Local broadcaster RTHK reported the people outside the mosque were there to guard it.
Hong Kong authorities scrambled to minimise the fallout from the incident, which protesters seized on as the latest example of what they call unnecessarily harsh police tactics.
Police used the water cannon along with tear gas and pepper spray to battle protesters who remained on the streets after the end of an unauthorised rally, vandalising and setting fire to shops with mainland China ties. They were rallying to call for broader political rights and police accountability, in the latest turmoil to grip the financial centre since early June.
Hong Kong is home to more than 300,000 Muslims, according to the Islamic Community Fund, which runs the city's five mosques and two Muslim cemeteries.

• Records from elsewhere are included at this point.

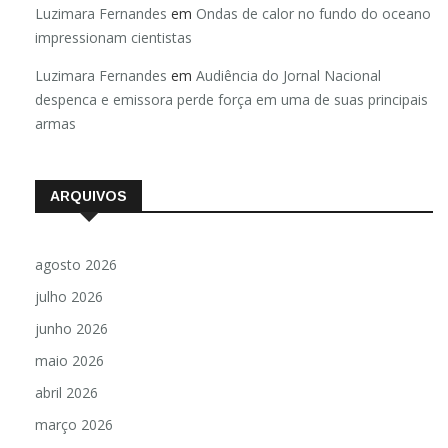
Luzimara Fernandes
em
Ondas de calor no fundo do oceano
impressionam cientistas
Luzimara Fernandes
em
Audiência do Jornal Nacional
despenca e emissora perde força em uma de suas principais
armas
ARQUIVOS
agosto 2026
julho 2026
junho 2026
maio 2026
abril 2026
março 2026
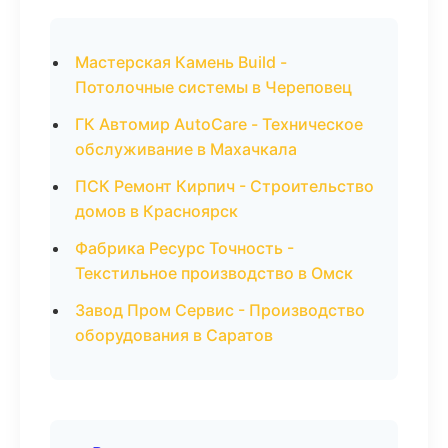
Мастерская Камень Build -
Потолочные системы в Череповец
ГК Автомир AutoCare - Техническое
обслуживание в Махачкала
ПСК Ремонт Кирпич - Строительство
домов в Красноярск
Фабрика Ресурс Точность -
Текстильное производство в Омск
Завод Пром Сервис - Производство
оборудования в Саратов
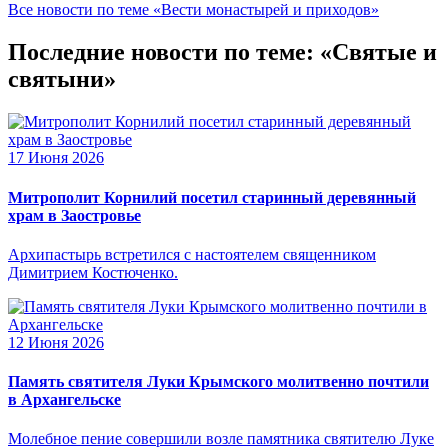
Все новости по теме «Вести монастырей и приходов»
Последние новости по теме: «Святые и
святыни»
17 Июня 2026
Митрополит Корнилий посетил старинный деревянный
храм в Заостровье
Архипастырь встретился с настоятелем священником
Димитрием Костюченко.
12 Июня 2026
Память святителя Луки Крымского молитвенно почтили
в Архангельске
Молебное пение совершили возле памятника святителю Луке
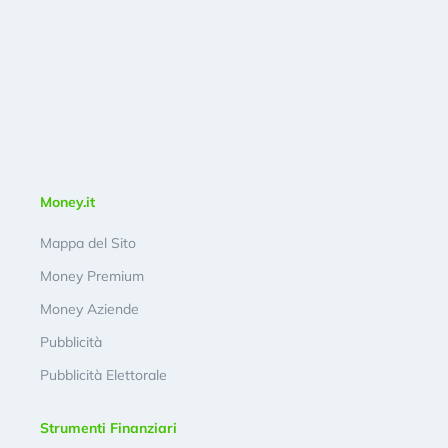
Money.it
Mappa del Sito
Money Premium
Money Aziende
Pubblicità
Pubblicità Elettorale
Strumenti Finanziari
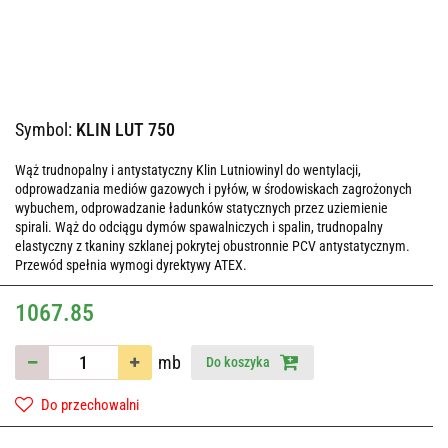
Symbol:
KLIN LUT 750
Wąż trudnopalny i antystatyczny Klin Lutniowinyl do wentylacji,
odprowadzania mediów gazowych i pyłów, w środowiskach zagrożonych
wybuchem, odprowadzanie ładunków statycznych przez uziemienie
spirali. Wąż do odciągu dymów spawalniczych i spalin, trudnopalny
elastyczny z tkaniny szklanej pokrytej obustronnie PCV antystatycznym.
Przewód spełnia wymogi dyrektywy ATEX.
1067.85
mb
Do koszyka
Do przechowalni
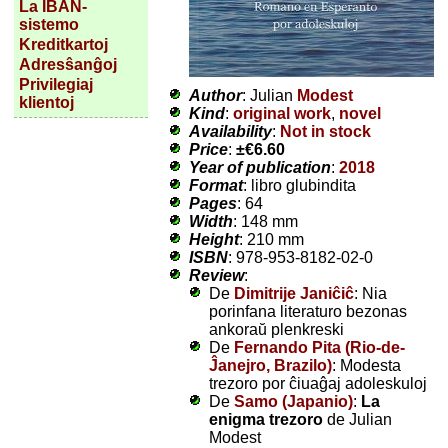
La IBAN-
sistemo
Kreditkartoj
Adresŝanĝoj
Privilegiaj
Author
: Julian
Modest
klientoj
Kind
:
original work
,
novel
Availability
:
Not in stock
Price
:
±
€6.60
Year of publication
:
2018
Format
: libro glubindita
Pages
: 64
Width
: 148 mm
Height
: 210 mm
ISBN
: 978-953-8182-02-0
Review
:
De
Dimitrije Janiĉiĉ
: Nia
porinfana literaturo bezonas
ankoraŭ plenkreski
De
Fernando Pita (Rio-de-
Ĵanejro, Brazilo)
: Modesta
trezoro por ĉiuaĝaj adoleskuloj
De
Samo (Japanio)
:
La
enigma trezoro
de Julian
Modest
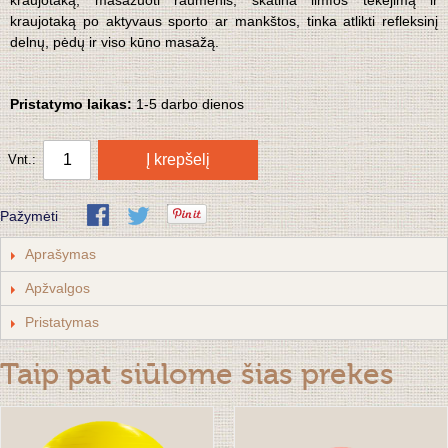
kraujotaką, masažuoti raumenis, skatina limfos tekėjimą ir
kraujotaką po aktyvaus sporto ar mankštos, tinka atlikti refleksinį
delnų, pėdų ir viso kūno masažą.
Pristatymo laikas:
1
-5 darbo dienos
Į krepšelį
Vnt.:
Pažymėti
Aprašymas
Apžvalgos
Pristatymas
Taip pat siūlome šias prekes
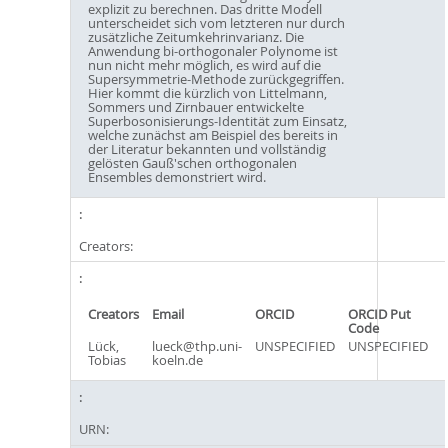
explizit zu berechnen. Das dritte Modell
unterscheidet sich vom letzteren nur durch
zusätzliche Zeitumkehrinvarianz. Die
Anwendung bi-orthogonaler Polynome ist
nun nicht mehr möglich, es wird auf die
Supersymmetrie-Methode zurückgegriffen.
Hier kommt die kürzlich von Littelmann,
Sommers und Zirnbauer entwickelte
Superbosonisierungs-Identität zum Einsatz,
welche zunächst am Beispiel des bereits in
der Literatur bekannten und vollständig
gelösten Gauß'schen orthogonalen
Ensembles demonstriert wird.
Creators:
Creators
Email
ORCID
ORCID Put
Code
Lück,
lueck@thp.uni-
UNSPECIFIED
UNSPECIFIED
Tobias
koeln.de
URN:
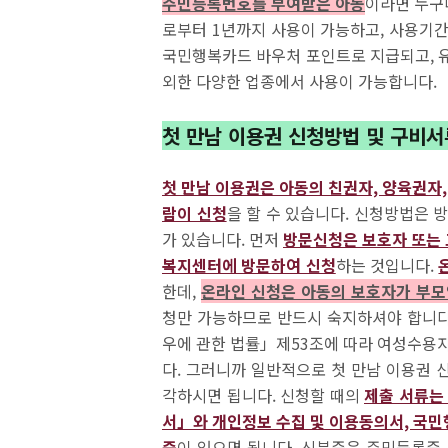
주민등록번호를 부여받은 아동
이라면 누구
로부터 1년까지 사용이 가능하고, 사용기간
국민행복카드 바우처 포인트로 지급되고, 유
외한 다양한 업종에서 사용이 가능합니다.
첫 만남 이용권 신청방법 및 구비서
첫 만남 이용권은 아동의 친권자, 양육권자,
람이 신청
을 할 수 있습니다. 신청방법은 방
가 있습니다. 먼저
방문신청은 보호자 또는 
복지센터에 방문하여 신청
하는 것입니다.
한데,
온라인 신청은 아동의 보호자가 부모
청만 가능하므로 반드시 숙지하셔야 합니다.
우에 관한 법률」제53조에 따라 여성수용
다. 그러니까 일반적으로 첫 만남 이용권 
각하시면 됩니다. 신청할 때의
제출 서류는
서」와 개인정보 수집 및 이용동의서, 국민
증
이 있으면 됩니다. 신분증은 주민등록증,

They first arrived in the 19th century after being recruited in India by British colonisers.
Police said on Sunday that the spraying was an accident and sent representatives to meet mosque leaders.
"It is most unfortunate that the dispersal operation has caused unintended impact on the Kowloon Mosque," the force said on its Facebook page.
Later on Monday, organisers planned an evening sit-in at a suburban train station on the three-month anniversary of a violent attack there on protesters by men with suspected organised crime ties.
Hong Kong's subway operator said it would close the station by early afternoon in an apparent bid to foil the protesters, who have trashed and torched subway facilities in anger at the operator's support for authorities.